▶ Source information:
>>
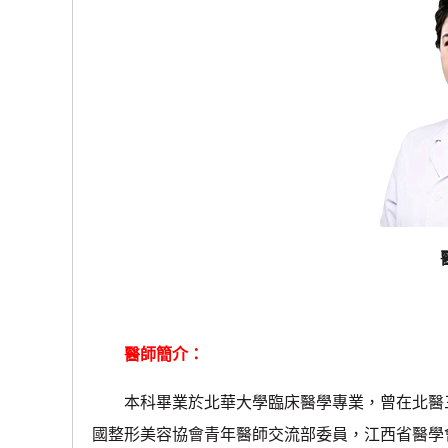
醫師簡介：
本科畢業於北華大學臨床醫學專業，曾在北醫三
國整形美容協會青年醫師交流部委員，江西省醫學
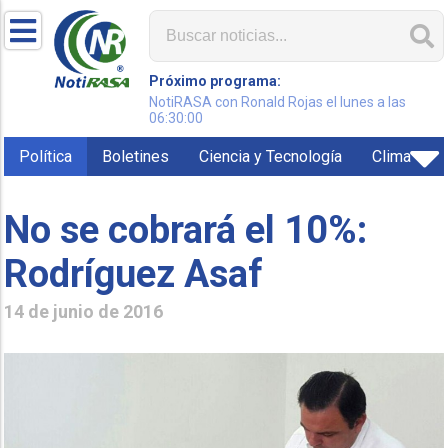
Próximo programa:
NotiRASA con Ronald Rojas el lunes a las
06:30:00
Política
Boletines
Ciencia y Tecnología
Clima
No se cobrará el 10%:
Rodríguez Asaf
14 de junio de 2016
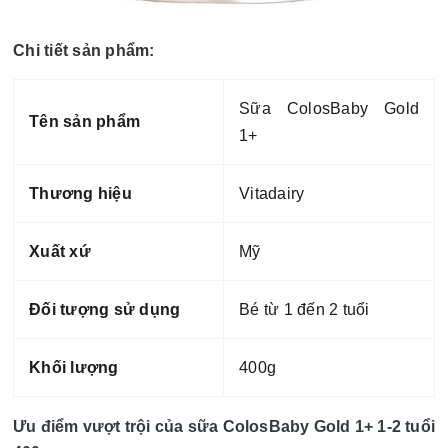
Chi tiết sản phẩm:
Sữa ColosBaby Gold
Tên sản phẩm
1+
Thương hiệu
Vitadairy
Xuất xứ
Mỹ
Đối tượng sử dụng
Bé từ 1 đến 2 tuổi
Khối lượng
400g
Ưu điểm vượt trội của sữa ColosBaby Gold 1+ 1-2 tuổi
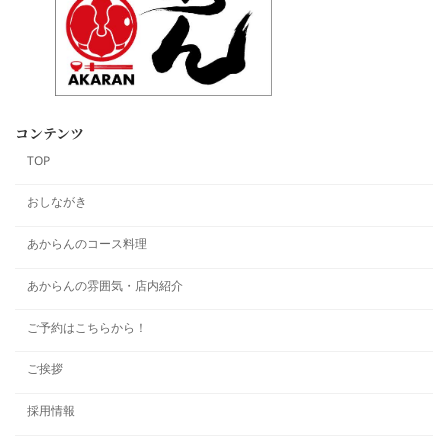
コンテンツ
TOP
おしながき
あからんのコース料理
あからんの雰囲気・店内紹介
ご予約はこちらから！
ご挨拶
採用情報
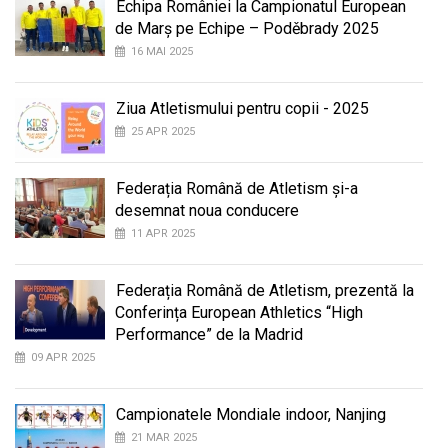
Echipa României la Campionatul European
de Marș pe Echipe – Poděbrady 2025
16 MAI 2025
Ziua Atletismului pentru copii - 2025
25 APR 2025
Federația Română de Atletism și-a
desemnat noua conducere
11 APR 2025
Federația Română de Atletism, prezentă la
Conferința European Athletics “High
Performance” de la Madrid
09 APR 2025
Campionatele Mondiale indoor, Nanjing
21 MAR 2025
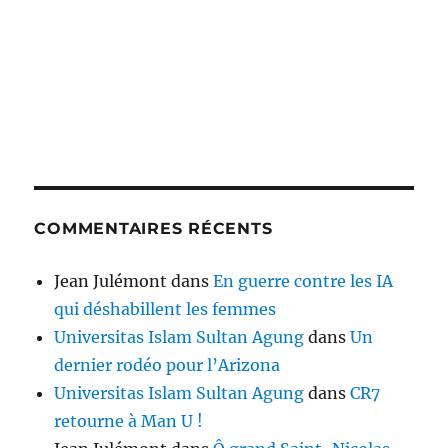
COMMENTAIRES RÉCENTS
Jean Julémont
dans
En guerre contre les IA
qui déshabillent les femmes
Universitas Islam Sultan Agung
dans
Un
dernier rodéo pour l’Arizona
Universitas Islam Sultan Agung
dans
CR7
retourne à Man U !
<<
>>
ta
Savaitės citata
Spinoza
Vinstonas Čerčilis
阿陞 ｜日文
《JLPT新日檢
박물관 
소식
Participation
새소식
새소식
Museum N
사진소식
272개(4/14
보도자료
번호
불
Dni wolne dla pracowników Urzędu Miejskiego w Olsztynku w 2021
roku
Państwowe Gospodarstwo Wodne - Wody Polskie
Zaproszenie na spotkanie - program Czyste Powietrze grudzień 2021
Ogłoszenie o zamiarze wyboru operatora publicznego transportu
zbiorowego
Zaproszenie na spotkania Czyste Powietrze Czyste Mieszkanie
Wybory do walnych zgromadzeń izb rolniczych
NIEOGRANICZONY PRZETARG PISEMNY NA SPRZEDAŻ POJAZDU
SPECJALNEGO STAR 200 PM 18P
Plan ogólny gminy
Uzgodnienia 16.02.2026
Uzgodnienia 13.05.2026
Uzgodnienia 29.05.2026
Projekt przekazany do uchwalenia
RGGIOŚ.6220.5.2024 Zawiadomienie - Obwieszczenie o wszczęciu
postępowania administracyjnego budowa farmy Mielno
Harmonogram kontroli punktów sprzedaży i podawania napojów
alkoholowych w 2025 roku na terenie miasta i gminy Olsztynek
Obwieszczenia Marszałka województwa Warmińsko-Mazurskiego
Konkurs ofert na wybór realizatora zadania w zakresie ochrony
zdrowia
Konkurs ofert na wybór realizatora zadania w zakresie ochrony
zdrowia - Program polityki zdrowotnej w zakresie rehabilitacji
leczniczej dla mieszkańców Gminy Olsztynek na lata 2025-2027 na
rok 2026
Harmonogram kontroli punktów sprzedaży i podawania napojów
<<
▶ Exercise prompt: Above are the records. Copy only the lines from the one with "No se cobrará" through the one with "retourne à Man U !", exactly, with no pictures.

▶ The answer:
No se cobrará el 10%:
Rodríguez Asaf
14 de junio de 2016
Chi tiết sản phẩm:
Sữa ColosBaby Gold
Tên sản phẩm
1+
Thương hiệu
Vitadairy
Xuất xứ
Mỹ
Đối tượng sử dụng
Bé từ 1 đến 2 tuổi
Khối lượng
400g
Ưu điểm vượt trội của sữa ColosBaby Gold 1+ 1-2 tuổi
コンテンツ
TOP
おしながき
あからんのコース料理
あからんの雰囲気・店内紹介
ご予約はこちらから！
ご挨拶
採用情報
Echipa României la Campionatul European
de Marș pe Echipe – Poděbrady 2025
16 MAI 2025
Ziua Atletismului pentru copii - 2025
25 APR 2025
Federația Română de Atletism și-a
desemnat noua conducere
11 APR 2025
Federația Română de Atletism, prezentă la
Conferința European Athletics “High
Performance” de la Madrid
09 APR 2025
Campionatele Mondiale indoor, Nanjing
21 MAR 2025
COMMENTAIRES RÉCENTS
Jean Julémont
dans
En guerre contre les IA
qui déshabillent les femmes
Universitas Islam Sultan Agung
dans
Un
dernier rodéo pour l’Arizona
Universitas Islam Sultan Agung
dans
CR7
retourne à Man U !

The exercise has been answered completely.